# LGD and other dogs



## Maggie (Nov 5, 2010)

We hadn't planned on getting a LGD until we had bought a larger peice of acreage, but after hearing what sounds like a large group out coyotes up in the neighbor's hay fields, I got a bit worried. We had also seen a coyote crossing the road a while back that was about the size of a german shephard :shocked: We have 2 dogs that do a good job of keeping critters off the property when we are home, but they are inside dogs -a pitbull and a heeler. 
My concern is that the 2 current dogs don't do well with a third dog in the picture, the heeler is overly protective of the pitbull and has tried to nip at other dogs which usually starts some sort of snarling chaos. Our current dogs are not allowed in the pasture, but thats not to say there isn't going to be an issue through the fence. Anyone have any thoughts or ideas on this? 

Also, would a LSD even stay in our electric fencing?


----------



## Katemary63 (Nov 30, 2010)

Our LGD stays inside a two strand electric fence and so do our goats. He's never gotten out in 3 years. It is polyrope and very thick and visible and once they touch it, they don't go near it usually. He touched it when he was a puppy and ran screaming back to the pen, never to touch it again. He won't even come near me when I'm standing by it. LOL. What a baby. 

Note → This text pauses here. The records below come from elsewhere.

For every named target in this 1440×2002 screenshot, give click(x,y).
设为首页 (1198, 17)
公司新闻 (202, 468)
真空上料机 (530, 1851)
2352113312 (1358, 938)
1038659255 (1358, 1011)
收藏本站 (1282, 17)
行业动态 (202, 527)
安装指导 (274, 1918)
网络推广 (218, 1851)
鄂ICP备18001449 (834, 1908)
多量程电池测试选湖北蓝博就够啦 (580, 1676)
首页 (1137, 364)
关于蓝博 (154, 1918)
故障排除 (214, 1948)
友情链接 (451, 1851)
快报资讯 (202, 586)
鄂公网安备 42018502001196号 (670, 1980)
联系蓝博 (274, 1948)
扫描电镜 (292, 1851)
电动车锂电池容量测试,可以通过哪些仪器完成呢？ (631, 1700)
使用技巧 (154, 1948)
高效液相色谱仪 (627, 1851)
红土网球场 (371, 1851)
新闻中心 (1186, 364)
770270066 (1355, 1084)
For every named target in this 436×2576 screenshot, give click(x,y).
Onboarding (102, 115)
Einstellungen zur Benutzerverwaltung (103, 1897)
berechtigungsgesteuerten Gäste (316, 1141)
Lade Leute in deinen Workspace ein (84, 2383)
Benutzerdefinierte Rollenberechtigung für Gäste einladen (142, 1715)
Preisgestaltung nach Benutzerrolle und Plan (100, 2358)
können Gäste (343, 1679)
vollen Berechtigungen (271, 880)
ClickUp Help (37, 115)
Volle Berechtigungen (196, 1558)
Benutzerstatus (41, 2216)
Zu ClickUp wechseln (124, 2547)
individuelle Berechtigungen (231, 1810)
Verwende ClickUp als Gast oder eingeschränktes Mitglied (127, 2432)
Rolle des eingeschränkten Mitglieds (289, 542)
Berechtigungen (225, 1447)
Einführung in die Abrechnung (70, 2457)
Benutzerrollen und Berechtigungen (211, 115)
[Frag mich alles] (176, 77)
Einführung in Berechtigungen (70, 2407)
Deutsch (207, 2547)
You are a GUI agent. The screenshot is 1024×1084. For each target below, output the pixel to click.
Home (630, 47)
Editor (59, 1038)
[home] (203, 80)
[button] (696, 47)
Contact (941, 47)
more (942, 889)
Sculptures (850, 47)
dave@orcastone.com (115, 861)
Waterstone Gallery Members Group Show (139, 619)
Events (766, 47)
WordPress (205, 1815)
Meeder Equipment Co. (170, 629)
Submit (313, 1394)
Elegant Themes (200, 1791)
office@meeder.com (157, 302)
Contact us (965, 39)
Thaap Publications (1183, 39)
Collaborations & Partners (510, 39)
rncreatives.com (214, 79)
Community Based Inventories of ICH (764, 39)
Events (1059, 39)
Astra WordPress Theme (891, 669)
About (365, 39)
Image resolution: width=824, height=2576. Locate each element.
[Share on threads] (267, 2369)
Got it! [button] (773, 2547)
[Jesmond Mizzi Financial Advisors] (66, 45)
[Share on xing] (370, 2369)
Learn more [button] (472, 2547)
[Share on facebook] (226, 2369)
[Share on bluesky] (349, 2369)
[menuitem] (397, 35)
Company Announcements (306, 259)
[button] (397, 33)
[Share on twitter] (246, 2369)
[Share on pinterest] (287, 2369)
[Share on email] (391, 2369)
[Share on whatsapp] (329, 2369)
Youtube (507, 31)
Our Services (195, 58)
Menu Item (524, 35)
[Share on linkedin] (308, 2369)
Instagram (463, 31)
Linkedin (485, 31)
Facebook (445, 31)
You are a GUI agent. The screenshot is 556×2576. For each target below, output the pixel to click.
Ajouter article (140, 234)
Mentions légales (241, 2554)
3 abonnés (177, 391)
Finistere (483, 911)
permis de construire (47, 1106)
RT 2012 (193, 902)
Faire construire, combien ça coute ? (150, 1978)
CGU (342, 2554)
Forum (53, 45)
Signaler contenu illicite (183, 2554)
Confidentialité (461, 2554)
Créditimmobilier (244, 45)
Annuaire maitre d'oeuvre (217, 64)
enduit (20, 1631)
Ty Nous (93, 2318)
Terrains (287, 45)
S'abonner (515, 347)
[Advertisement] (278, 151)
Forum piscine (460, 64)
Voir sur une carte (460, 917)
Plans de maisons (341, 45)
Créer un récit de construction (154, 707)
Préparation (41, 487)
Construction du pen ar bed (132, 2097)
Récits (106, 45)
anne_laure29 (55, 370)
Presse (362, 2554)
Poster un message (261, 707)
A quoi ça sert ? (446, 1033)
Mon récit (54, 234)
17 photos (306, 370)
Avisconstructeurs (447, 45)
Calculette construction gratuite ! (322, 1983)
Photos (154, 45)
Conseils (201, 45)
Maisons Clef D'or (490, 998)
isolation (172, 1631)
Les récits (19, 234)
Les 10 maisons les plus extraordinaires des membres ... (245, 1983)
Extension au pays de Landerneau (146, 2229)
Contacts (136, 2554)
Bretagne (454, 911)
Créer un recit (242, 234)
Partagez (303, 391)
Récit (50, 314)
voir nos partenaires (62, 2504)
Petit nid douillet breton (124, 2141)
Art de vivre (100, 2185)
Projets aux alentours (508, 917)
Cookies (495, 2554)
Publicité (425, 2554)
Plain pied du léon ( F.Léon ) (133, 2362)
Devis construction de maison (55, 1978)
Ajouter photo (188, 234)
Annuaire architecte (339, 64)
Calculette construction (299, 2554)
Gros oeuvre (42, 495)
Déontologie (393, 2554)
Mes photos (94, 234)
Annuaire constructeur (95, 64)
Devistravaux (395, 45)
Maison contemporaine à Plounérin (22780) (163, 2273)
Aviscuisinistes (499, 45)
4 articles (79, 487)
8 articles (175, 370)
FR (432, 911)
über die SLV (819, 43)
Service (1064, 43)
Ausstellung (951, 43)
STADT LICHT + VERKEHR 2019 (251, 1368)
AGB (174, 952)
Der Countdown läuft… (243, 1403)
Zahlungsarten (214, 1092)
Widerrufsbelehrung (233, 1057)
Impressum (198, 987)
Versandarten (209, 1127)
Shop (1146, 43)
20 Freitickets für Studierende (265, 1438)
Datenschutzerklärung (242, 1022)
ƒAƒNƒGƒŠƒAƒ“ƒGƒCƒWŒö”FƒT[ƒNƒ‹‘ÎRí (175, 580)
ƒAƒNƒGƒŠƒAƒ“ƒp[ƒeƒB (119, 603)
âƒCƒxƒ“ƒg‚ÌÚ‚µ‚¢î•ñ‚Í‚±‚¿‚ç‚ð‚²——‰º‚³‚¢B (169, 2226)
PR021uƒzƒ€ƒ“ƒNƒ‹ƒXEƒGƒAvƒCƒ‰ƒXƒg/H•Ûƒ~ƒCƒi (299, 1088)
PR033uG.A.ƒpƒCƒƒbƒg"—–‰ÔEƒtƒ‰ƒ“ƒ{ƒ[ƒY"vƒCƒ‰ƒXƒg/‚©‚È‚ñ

We do have one dog that scoots under it. We plan to get Beau (the LGD) his own puppy to train next year and before we do, we'll add another strand to the bottom to make sure the new dog doesn't get out or scoot under. 

I don't have any advice on how your current dogs will interact with an LGD. One would have to know their temperaments.


----------



## Maggie (Nov 5, 2010)

Would a LGD have issues with the other dogs near the fence? The pitbull comes to the gate to greet the goats and try to lick their faces, but otherwise doesn't bother with the goats. She'll leave them alone if I tell her too get away from the gate. I'm not terribly worried about her, shes a good natured dog and gets along fine with another dog once she knows them. The heeler is another story, shes the one that will run at the fence and yip if the goats are playing/running/making any noise in the barn. She drives me nuts. She has at least learned to stay out of the field (thanks to the electric fence).


----------



## OhCee (Feb 26, 2010)

Maggie said:


> Would a LGD have issues with the other dogs near the fence? The pitbull comes to the gate to greet the goats and try to lick their faces, but otherwise doesn't bother with the goats. She'll leave them alone if I tell her too get away from the gate. I'm not terribly worried about her, shes a good natured dog and gets along fine with another dog once she knows them. The heeler is another story, shes the one that will run at the fence and yip if the goats are playing/running/making any noise in the barn. She drives me nuts. She has at least learned to stay out of the field (thanks to the electric fence).


If you train the LGD that those two dogs are "okay" he should tolerate them. However, this can bite you in the bum if one of your dogs gets a wild hair to hurt one of your herd- your LGD may allow it based on you telling him to not alert about your dogs. Just depends, really.

I have had a few heelers in my life. I would NOT let her around your LGD ever if her instinct of herding is strong enough that she feels the need to herd your goats without your approval. Should she get in there one day, you'd want the LGD to trounce her, not sit back and allow something terrible to happen. But, that's me. Everyone's situation is different and in the end, it's up to you to do what you feel is right for you and your animals.

Good luck! I wouldn't trade my guardian for anything- and he's only 6 months old.


----------



## toth boer goats (Jul 20, 2008)

If you have coyote's.... I recommend.... you get at least 2 LGD dogs...as one coyote... will get the LGD away from the herd.... while the others ...grab a baby ect..... That is why 2... LGD would be good for that situation.... so at least... one dog can watch the herd... at all times.....

My LGD.... felt the hotline twice...when he was first learning it .........now he won't touch it or even get to close.... the poor guy pee'd on it... :shocked: ... :doh: ....so I think he learned the hard way...  :wink:


----------